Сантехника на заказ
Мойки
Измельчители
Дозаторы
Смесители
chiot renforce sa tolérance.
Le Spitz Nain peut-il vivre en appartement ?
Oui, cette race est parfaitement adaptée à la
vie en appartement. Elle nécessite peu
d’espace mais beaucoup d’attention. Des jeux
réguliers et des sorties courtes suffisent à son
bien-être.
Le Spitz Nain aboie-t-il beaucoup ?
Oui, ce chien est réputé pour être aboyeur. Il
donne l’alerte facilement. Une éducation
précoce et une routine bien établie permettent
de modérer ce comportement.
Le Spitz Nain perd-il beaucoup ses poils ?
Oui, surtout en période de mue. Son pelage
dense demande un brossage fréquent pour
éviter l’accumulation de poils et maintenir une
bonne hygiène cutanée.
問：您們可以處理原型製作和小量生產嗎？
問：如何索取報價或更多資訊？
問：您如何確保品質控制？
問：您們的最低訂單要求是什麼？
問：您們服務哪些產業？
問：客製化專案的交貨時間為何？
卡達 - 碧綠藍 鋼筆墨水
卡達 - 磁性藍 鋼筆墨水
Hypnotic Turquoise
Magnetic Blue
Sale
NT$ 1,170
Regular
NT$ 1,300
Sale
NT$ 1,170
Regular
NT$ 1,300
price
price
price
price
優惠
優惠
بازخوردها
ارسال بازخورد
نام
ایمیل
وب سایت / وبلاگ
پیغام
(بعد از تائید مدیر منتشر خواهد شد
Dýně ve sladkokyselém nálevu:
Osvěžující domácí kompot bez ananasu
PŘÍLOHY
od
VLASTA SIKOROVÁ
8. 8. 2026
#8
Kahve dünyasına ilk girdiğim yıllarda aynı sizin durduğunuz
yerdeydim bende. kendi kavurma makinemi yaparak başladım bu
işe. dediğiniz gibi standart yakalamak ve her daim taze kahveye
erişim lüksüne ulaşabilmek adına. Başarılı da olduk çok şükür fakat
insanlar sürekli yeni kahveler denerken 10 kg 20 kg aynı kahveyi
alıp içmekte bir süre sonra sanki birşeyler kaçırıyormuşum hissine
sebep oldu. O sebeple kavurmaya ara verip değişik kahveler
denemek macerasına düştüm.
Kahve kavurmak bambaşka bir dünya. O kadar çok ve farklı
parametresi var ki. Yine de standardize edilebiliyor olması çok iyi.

#### [Directions]
Word for word, repeat the data from its first line through the line with "de modérer ce comportement.", including both of those lines and no others.

#### [Output below]
Сантехника на заказ
Мойки
Измельчители
Дозаторы
Смесители
chiot renforce sa tolérance.
Le Spitz Nain peut-il vivre en appartement ?
Oui, cette race est parfaitement adaptée à la
vie en appartement. Elle nécessite peu
d’espace mais beaucoup d’attention. Des jeux
réguliers et des sorties courtes suffisent à son
bien-être.
Le Spitz Nain aboie-t-il beaucoup ?
Oui, ce chien est réputé pour être aboyeur. Il
donne l’alerte facilement. Une éducation
précoce et une routine bien établie permettent
de modérer ce comportement.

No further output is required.